Show Abstract | Download Original | Original Source | Check in Google Scholar | DOI: 10.33558/makna.v18i1.12054

Abstract

This study explores women’s language features in a patriarchal context by analyzing Charlotte Perkins Gilman’s The Yellow Wallpaper through the lens of Robin Lakoff’s (1975) framework. Focusing exclusively on the female narrator, the study examines narrative passages, sentences, and expressions to identify linguistic patterns that reflect social and ideological constraints. Using a qualitative descriptive approach, nine women’s language features were identified: lexical hedges, tag questions, rising intonation, intensifiers, hypercorrect grammar, super‑polite forms, avoidance of strong swear words, precise color terms, and empty adjectives. The findings show that these features serve to convey tentativeness, politeness, emotional expression, and psychological sensitivity, highlighting the narrator’s constrained agency under patriarchal and institutional control, particularly within the context of the rest cure. From a feminist literary perspective, the language simultaneously provides subtle means for resistance and self-expression, revealing how linguistic strategies negotiate power, uncertainty, and emotion.
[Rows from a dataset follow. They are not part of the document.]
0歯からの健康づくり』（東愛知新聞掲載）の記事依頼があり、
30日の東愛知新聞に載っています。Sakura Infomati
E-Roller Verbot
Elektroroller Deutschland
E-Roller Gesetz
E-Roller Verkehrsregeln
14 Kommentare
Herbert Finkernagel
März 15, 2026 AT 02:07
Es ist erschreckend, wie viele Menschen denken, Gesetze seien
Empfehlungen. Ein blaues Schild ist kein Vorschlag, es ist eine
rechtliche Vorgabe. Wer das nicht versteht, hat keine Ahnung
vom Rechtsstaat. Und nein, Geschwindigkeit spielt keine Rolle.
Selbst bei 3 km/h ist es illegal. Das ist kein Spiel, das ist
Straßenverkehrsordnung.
The study underscores the value of combining Lakoff’s sociolinguistic framework with feminist literary theory to examine how language reflects and contests gendered authority in literature. Limitations include the focus on a single narrator and one literary work, suggesting the need for comparative and corpus-based studies across genres and historical contexts. Future research could explore the relationship between women’s language features, narrative perspective, and character agency to further understand how literary language constructs female subjectivity and ideological critique.